Klitschkos & Heavyweight Stranglehold
Written by David A. Avila
Thursday, 11 March 2010 18:00
No other weight division in professional boxing is in as thick of a mess as the much ballyhooed and nothing to do heavyweight division.
The big boys just aren’t doing it.
Because Wladimir and Vitali Klitschko hold three of the major world titles the division has sunk into a virtual debutante façade where the brothers are eager to fight in Europe against fellow Europeans or inexperienced Americans.
They’ve fooled the entire world the past several years.

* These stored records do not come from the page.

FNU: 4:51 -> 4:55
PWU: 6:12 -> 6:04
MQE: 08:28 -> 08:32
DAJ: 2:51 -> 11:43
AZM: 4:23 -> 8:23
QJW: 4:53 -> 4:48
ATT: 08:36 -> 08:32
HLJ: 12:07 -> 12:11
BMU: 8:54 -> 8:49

Young Wladimir Klitschko has Eddie Chambers in front of him in a fight scheduled for next week. That’s actually a step up from his brother. Years ago it was Vitali who was challenging all comers, now it’s Wladimir.

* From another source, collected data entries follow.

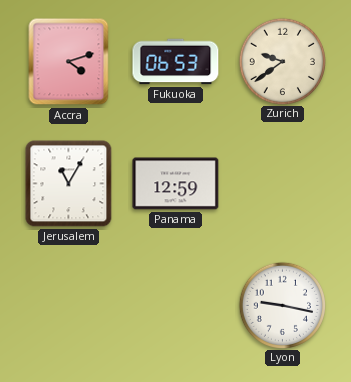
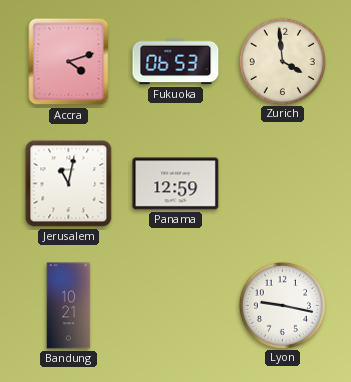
Zurich: 9:39 -> 3:59
Jerusalem: 11:05 -> 11:02
Bandung: none -> 10:21
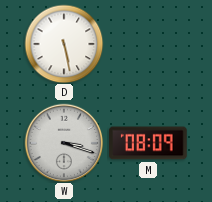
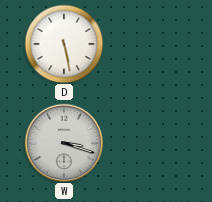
M: 08:09 -> none
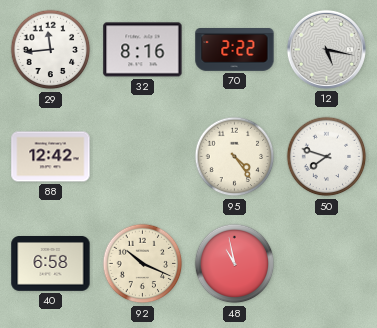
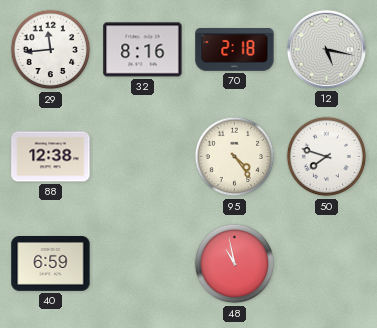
70: 2:22 -> 2:18
88: 12:42 -> 12:38
40: 6:58 -> 6:59
92: 10:19 -> none
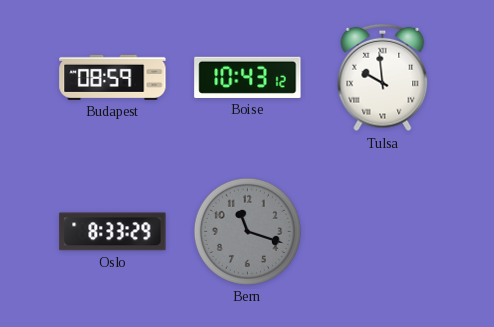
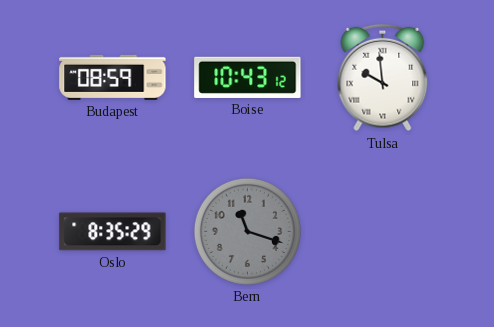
Oslo: 8:33 -> 8:35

I remember when Vitali was hungry and chasing then world champion Lennox Lewis. He chased and chased and through a stroke of luck when an opponent fell out there was Vitali to step in. That fight was one of the best heavyweight bouts in the last 20 years.
Since that day in 2003 the elder Klitschko has evaded two Americans in particular while fighting carefully selected victims. One of the Americans he avoided was Evander Holyfield and the other James Toney.

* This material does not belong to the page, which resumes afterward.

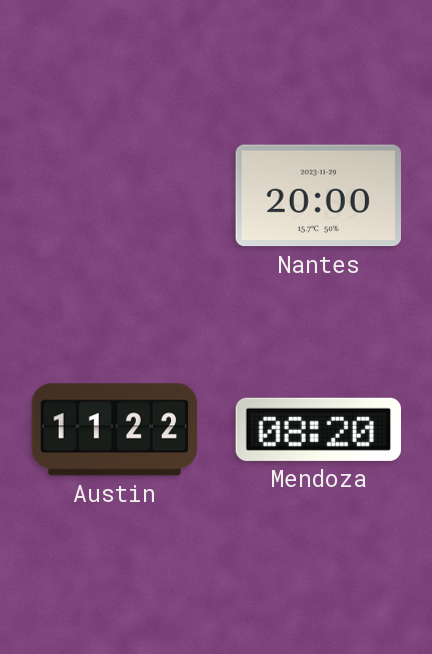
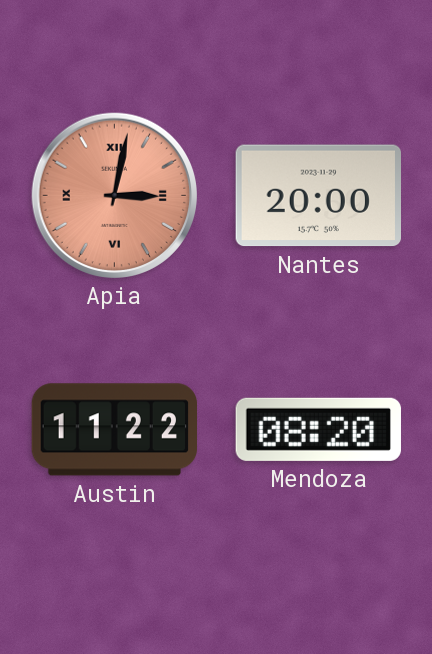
Apia: none -> 3:02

Now readers are going to say those guys are irrelevant. But we’re talking about the last 10 years not just this year and last year. Basically the Klitschkos have run away from challenges much like Vitali did against Chris Arreola when they fought. Yes, he won the fight. But I don’t ever remember him fighting that way against any other fighter.
“I’ve been chasing the Klitschkos too long,” said Toney by telephone. “Everybody says they can kick my butt so why don’t they fight me then?”
That makes sense. You would think if a fighter knew he could win easily and make more money than fighting a relatively unknown heavyweight it would be an easy choice. Remember. This has been going on for almost 10 years.
Maybe I’m picking on Vitali too much, but I have my reasons. When he fought Lewis at the Staples Center with more grit and guts than I had seen since Holyfield and Riddick Bowe’s collisions, it made me a big proponent of the big Ukrainian. He was a crowd pleaser. He’s no longer that hungry fighter. He wants the easy fights now.
Let’s look at Wladimir.
First, he has Emanuel Steward training him and the veteran trainer told me way back that someone like Toney was too dangerous. That must be the case because when Toney battered Hasim Rahman in July 2008 it must have really substantiated what Steward had always said: “James Toney is too dangerous.”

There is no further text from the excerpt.